What the exercise asks:
From the records below, pull each line that has "CrossFit".

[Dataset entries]

◆ ◆ ◆ ◆

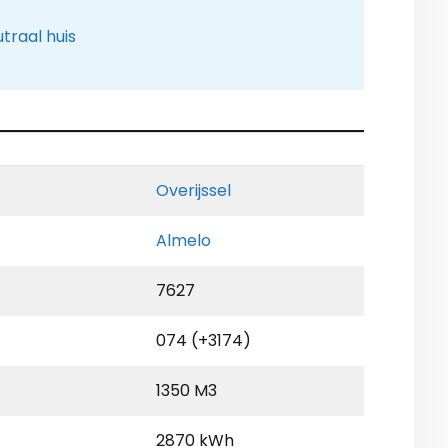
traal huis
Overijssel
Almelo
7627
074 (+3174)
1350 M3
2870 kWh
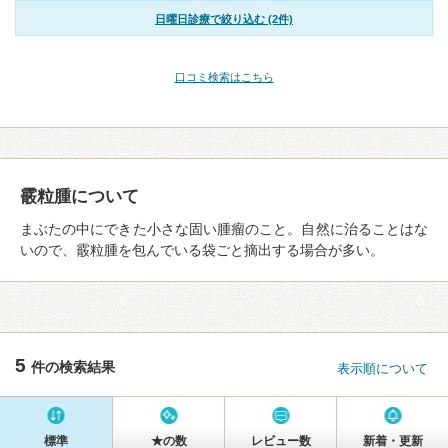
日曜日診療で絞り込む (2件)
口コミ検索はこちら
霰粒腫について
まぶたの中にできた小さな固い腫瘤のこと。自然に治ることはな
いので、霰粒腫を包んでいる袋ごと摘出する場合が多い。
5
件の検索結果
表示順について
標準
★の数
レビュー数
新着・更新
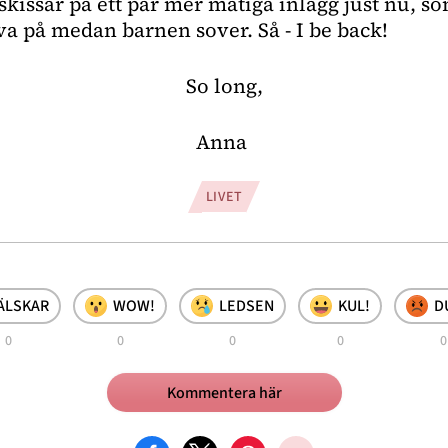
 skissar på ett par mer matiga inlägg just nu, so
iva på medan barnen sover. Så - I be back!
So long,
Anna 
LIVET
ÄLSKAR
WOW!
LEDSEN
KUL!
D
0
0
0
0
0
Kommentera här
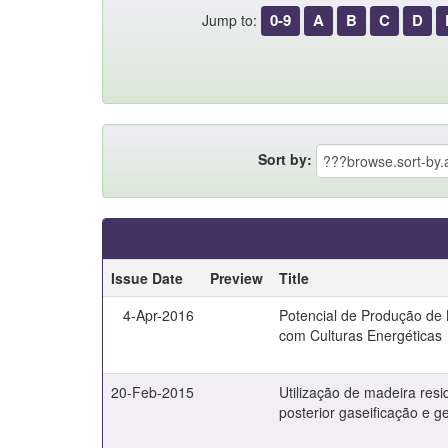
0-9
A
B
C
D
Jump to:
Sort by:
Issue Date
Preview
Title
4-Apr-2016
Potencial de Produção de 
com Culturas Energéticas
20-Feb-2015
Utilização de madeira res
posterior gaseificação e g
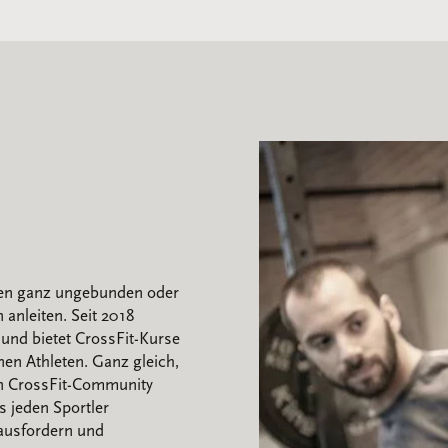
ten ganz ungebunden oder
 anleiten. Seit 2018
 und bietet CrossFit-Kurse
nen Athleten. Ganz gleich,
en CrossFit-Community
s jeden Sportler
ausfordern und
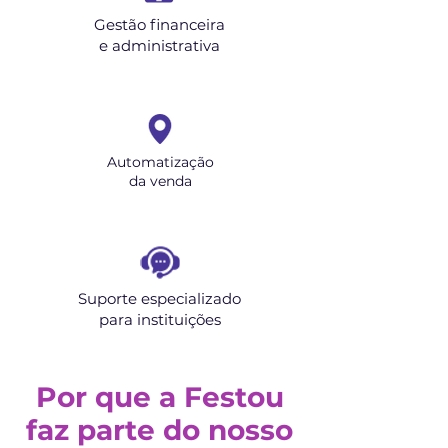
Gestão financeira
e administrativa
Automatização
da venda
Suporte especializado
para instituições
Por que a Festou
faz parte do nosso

◆ ◆ ◆ ◆

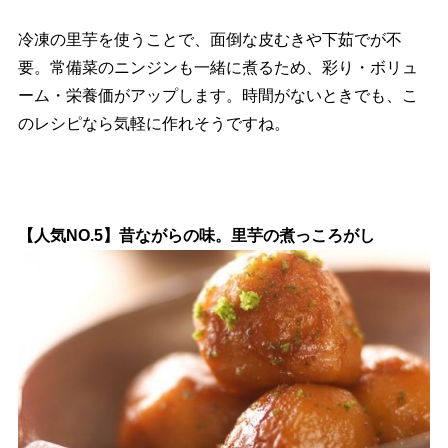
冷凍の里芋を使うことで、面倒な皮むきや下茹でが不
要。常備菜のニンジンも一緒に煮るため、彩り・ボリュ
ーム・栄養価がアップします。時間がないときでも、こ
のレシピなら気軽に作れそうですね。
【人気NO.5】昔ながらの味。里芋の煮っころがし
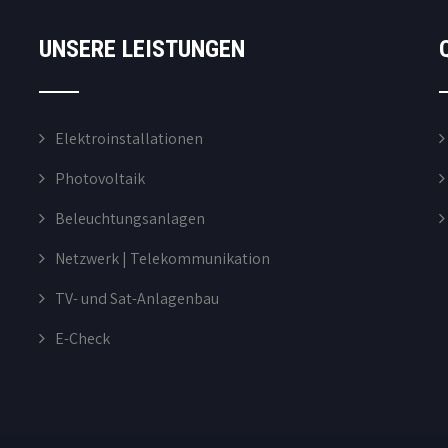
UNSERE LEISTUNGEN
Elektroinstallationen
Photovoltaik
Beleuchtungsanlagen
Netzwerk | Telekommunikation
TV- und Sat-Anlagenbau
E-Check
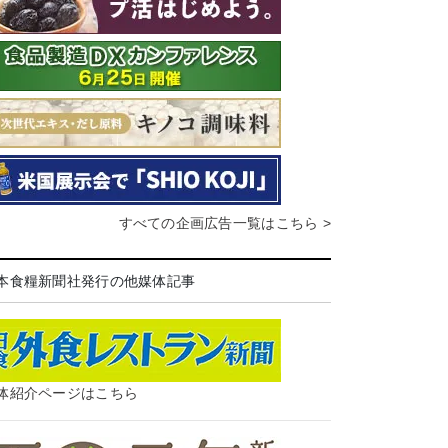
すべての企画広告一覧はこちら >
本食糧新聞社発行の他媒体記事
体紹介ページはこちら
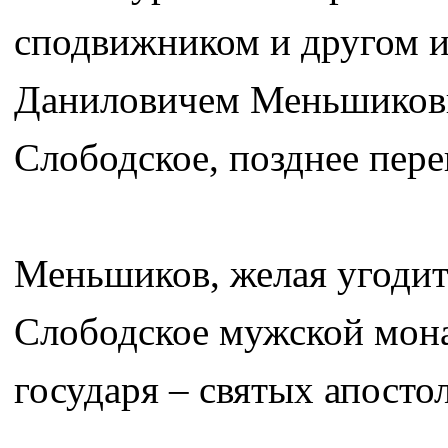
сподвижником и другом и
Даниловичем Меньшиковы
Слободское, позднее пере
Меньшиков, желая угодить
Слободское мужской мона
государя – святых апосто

◆ ◆ ◆ ◆

Output of the exercise:
 und bietet CrossFit-Kurse
en CrossFit-Community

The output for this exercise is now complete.